10.22.2009

a safety pin is holding up the things THAT MAKE YOU MINE.

10.19.2009

One day.

One day I'll move to Portland.

One day my car will stop making that horrible noise.

One day my father and I will agree on politics.

One day her gut feeling will go away.

One day I'll lay in bed next to my wife and children.

One day I'll have read all the books on my list.

One day I'll stop procrastinating.

One day my beard will grow over the patch on my neck.

One day I'll see the world.

One day I'll stop making lists of everything I'd like to see happen.

One day I'll be content with what is already in my hands.

One day.

Here's to making "one day," today.



i hereby give permission to be happy for them even though they're characters.

10.13.2009

while everyone has sex...

i read books and write scribbles on sheets my mom or dog will one day find hidden in my closet reserved for winter coats. i am not unique, nor am i same. i am a reader, wishing i was interesting enough to be a character myself. i am a writer, a mute one in fact, this is all they hear of me. i rent movies, and while i do - dog cuddled in and fan powered to high - i realize that i watched it just so that i could tell her and one day i would be one of the "others", you know, the ones NOT watching the movies alone on Saturday nights.

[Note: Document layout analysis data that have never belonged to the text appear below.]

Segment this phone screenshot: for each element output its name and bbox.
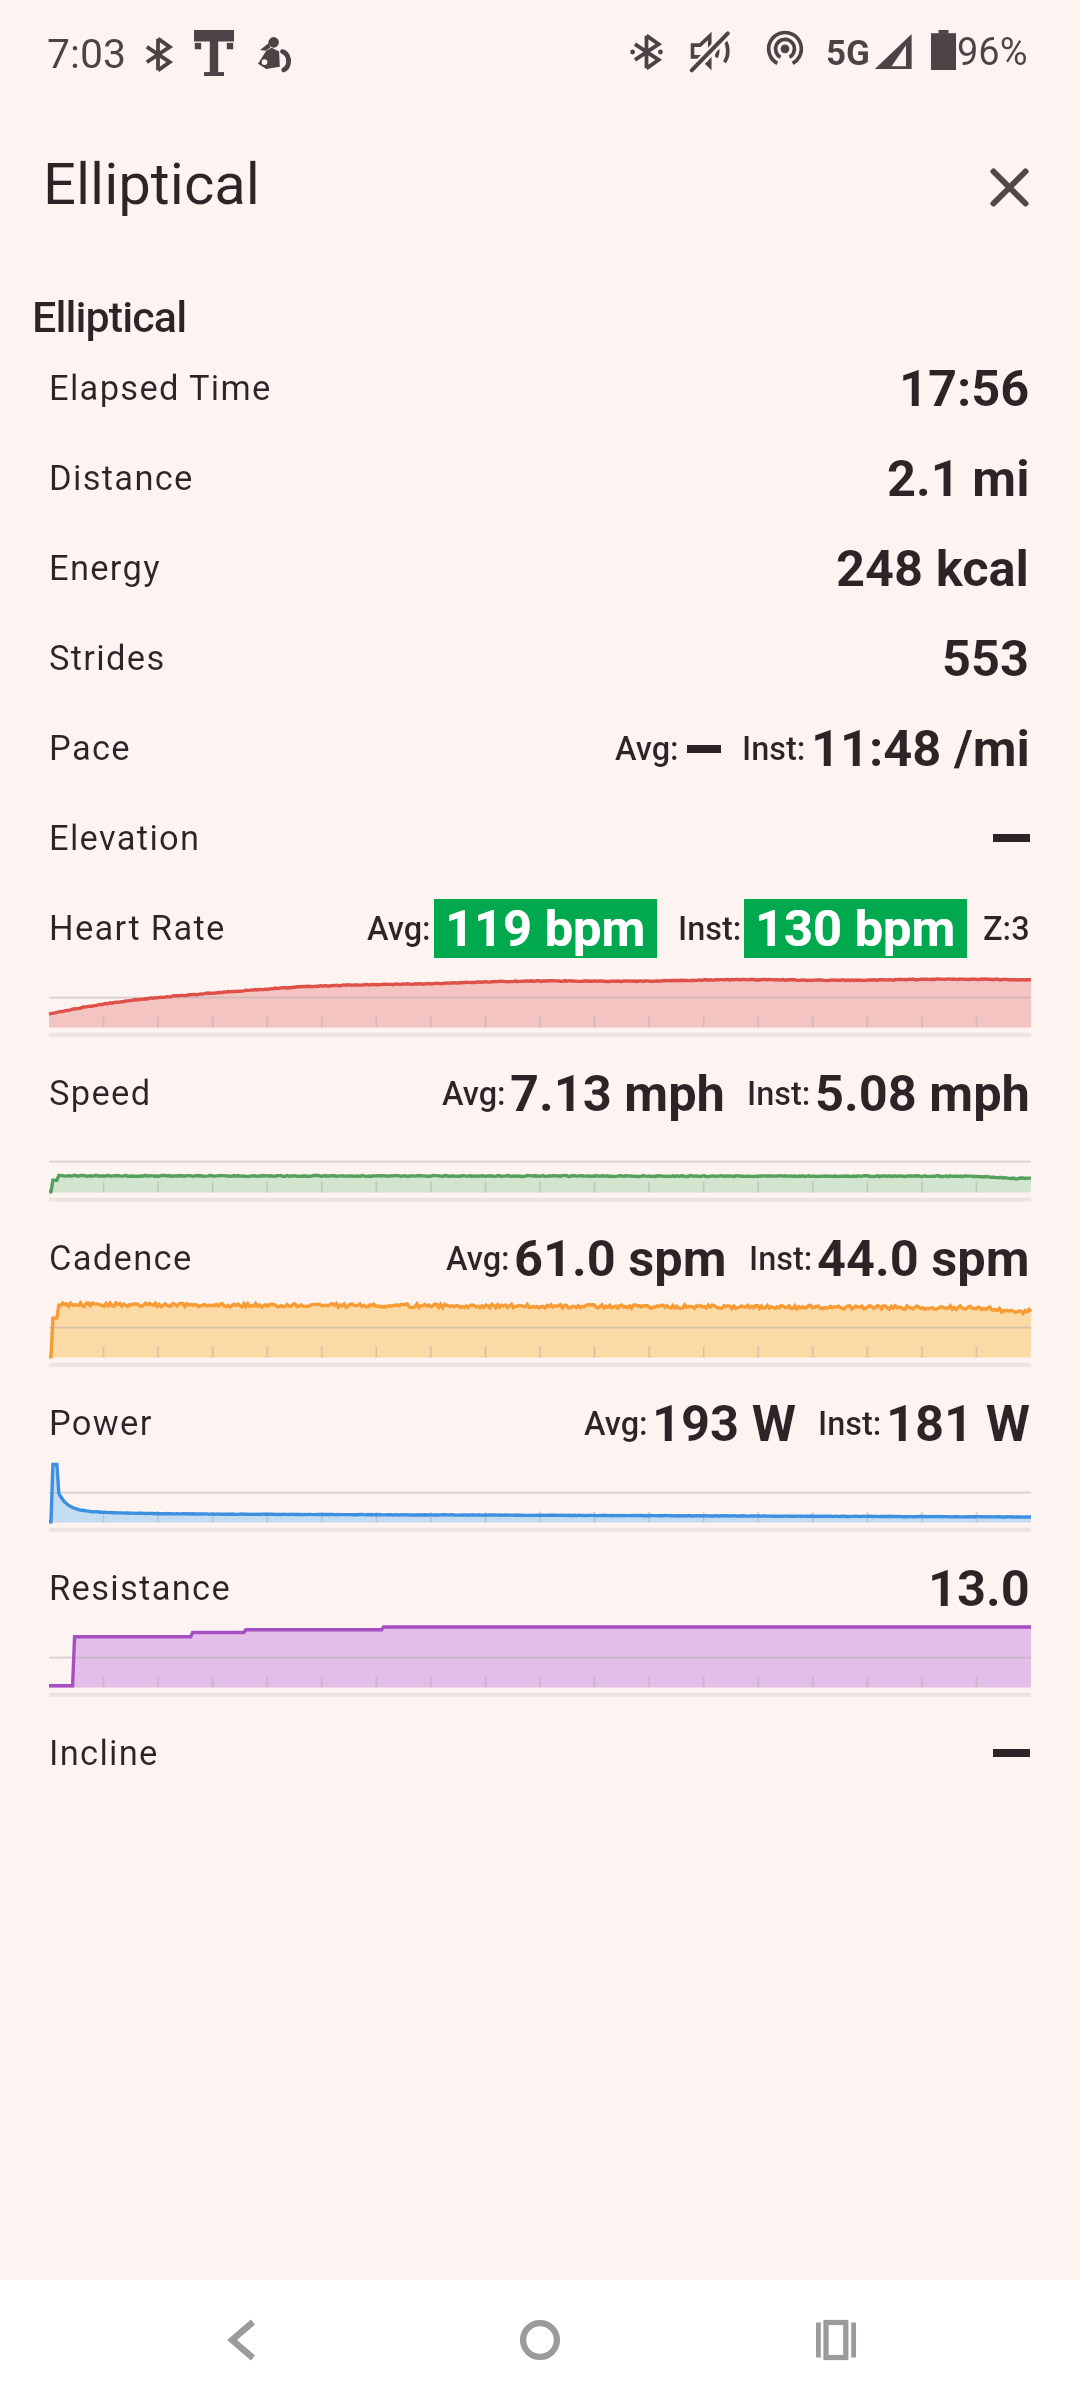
staticText: 11:48 /mi [811, 719, 1030, 778]
staticText: Avg: [584, 1405, 648, 1443]
staticText: 96% [957, 30, 1028, 75]
staticText: Avg: [442, 1075, 506, 1113]
button[interactable]: Elevation [0, 793, 1080, 883]
staticText: 44.0 spm [817, 1229, 1030, 1288]
button[interactable]: Energy [0, 523, 1080, 613]
staticText: 181 W [886, 1394, 1030, 1453]
staticText: Incline [49, 1733, 159, 1773]
button[interactable]: Power [0, 1378, 1080, 1543]
staticText: Cadence [49, 1238, 193, 1278]
staticText: 193 W [652, 1394, 796, 1453]
staticText: Strides [49, 638, 166, 678]
button[interactable]: Resistance [0, 1543, 1080, 1708]
staticText: Avg: [367, 910, 431, 948]
staticText: 7.13 mph [510, 1064, 725, 1123]
staticText: Inst: [749, 1240, 813, 1278]
button[interactable]: Strides [0, 613, 1080, 703]
staticText: Z:3 [983, 910, 1030, 948]
button[interactable]: Distance [0, 433, 1080, 523]
button[interactable]: Back [182, 2280, 302, 2400]
staticText: Avg: [446, 1240, 510, 1278]
button[interactable]: Heart Rate [0, 883, 1080, 1048]
staticText: Inst: [818, 1405, 882, 1443]
button[interactable]: Pace [0, 703, 1080, 793]
staticText: 5.08 mph [815, 1064, 1030, 1123]
staticText: 13.0 [928, 1559, 1030, 1618]
staticText: Speed [49, 1073, 152, 1113]
button[interactable]: Home [480, 2280, 600, 2400]
button[interactable]: Cadence [0, 1213, 1080, 1378]
staticText: 130 bpm [755, 899, 956, 958]
staticText: Power [49, 1403, 153, 1443]
staticText: 5G [826, 33, 870, 74]
staticText: Inst: [678, 910, 742, 948]
staticText: Energy [49, 548, 161, 588]
staticText: Pace [49, 728, 131, 768]
staticText: 7:03 [47, 30, 127, 78]
staticText: 553 [942, 629, 1030, 688]
staticText: 17:56 [899, 359, 1030, 418]
staticText: Avg: [615, 730, 679, 768]
staticText: Elevation [49, 818, 201, 858]
button[interactable]: Incline [0, 1708, 1080, 1798]
staticText: 2.1 mi [887, 449, 1030, 508]
staticText: Elapsed Time [49, 368, 272, 408]
staticText: Inst: [747, 1075, 811, 1113]
staticText: Heart Rate [49, 908, 226, 948]
staticText: 119 bpm [445, 899, 646, 958]
staticText: Distance [49, 458, 194, 498]
staticText: Inst: [742, 730, 806, 768]
staticText: 248 kcal [836, 539, 1030, 598]
button[interactable]: Speed [0, 1048, 1080, 1213]
staticText: Elliptical [32, 292, 187, 342]
button[interactable]: Elapsed Time [0, 343, 1080, 433]
staticText: Resistance [49, 1568, 232, 1608]
staticText: 61.0 spm [514, 1229, 727, 1288]
staticText: Elliptical [43, 150, 260, 218]
button[interactable]: Close [964, 139, 1054, 229]
button[interactable]: Recent apps [776, 2280, 896, 2400]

i am a mess. i make up "she's" in my stories because no one really cares about spirituality or family life. i know this because these are the things that distant friends ask about over social networks. they ask about these things because they feel they have a right. but people are not entertained by these things. people want what they're not supposed to have. it's why teenagers watch porn and girls read vampire novels.

define tragedy: Nicholas sparks writes about his inability to hear God's voice or his wrestling's with Paul's letter to the Roman church instead of writing the greatest love story of the decade.

i have no chance to please this world.
and i'm beginning to be alright with that.